You Do You’ll Part, I’ll Do Mine
Rabbi David Paskin
In Numbers 3:15-16 we read, “And HASHEM spoke unto Moses in the wilderness of Sinai, saying: ‘Number the children of Levi by their fathers’ houses, by their families; every male from a month old and upward you shall number them.’ And Moses numbered them according to the word of the HASHEM, as he was commanded.”
Rashi wonders aloud what the Torah means when it says, “according to the word of HASHEM”. Wouldn’t it have been enough to say Moses counted the children “as he was commanded”? Why the extra phrase?
In answer to his own question, Rashi imagines a conversation between Moses and God. Upon being commanded to count the children Moses argued, “How can I enter their tents to count? Isn’t that a violation of their privacy?” God responds, “okay, tell you what - you go around to each tent, stand outside and a voice from heaven will tell you how many children are in that tent.” To which Moses replies, “If you are going to tell me how many children are inside then why do I have to shlep around to stand outside of each tent?! Just tell me now and save me the trouble.” God answers, “You do your part and I’ll do mine.”

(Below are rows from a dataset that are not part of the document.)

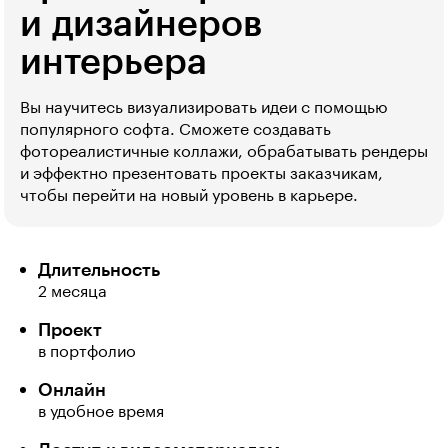
и дизайнеров
интерьера
Вы научитесь визуализировать идеи с помощью
популярного софта. Сможете создавать
фотореалистичные коллажи, обрабатывать рендеры
и эффектно презентовать проекты заказчикам,
чтобы перейти на новый уровень в карьере.
Длительность
2 месяца
Проект
в портфолио
Онлайн
в удобное время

Throughout the Torah, God relies upon us to be partners in creating the world we seek. God commands Noah to build an Ark to save his family and the creatures of the earth from the impending flood; God challenges Abraham and Sarah to leave everything behind, journey to a new land and become the parents of a new nation; God calls Moses and Aaron to return to Egypt and serve as God’s voice to free that nation and guide them to God’s mountain; and God calls on Moses to do his part by going to each tent, standing outside, and listening for God’s voice.
Like Moses at the Sea of Reeds we very often beg for God’s intervention forgetting that God will do God’s part if only we would do ours. The midrash teaches this when it suggests that it was not Moses who brought about the parting of the sea, but Nachshon ben Aminadav who was brave enough to walk into the waters and risk drowning all because he understood that it is not enough to have faith in God - we must also have faith in ourselves. We must see our own capacity to part the waters of injustice, battle the forces of evil and to repair the world.
There are indeed times when it would seem easier to just wait for God to tell us how many children are in each tent. It may be more convenient to wait for God’s “justice to well up as waters, and (God’s) righteousness as a mighty stream.” (Amos 5:24) But as Father Mulcahy from M*A*S*H taught us, “A faith of convenience is a hollow faith.”
We are not a people convenience but a people of commandment. God commands us to do our part. Only when we heed this call will every person in our world be counted, respected and loved.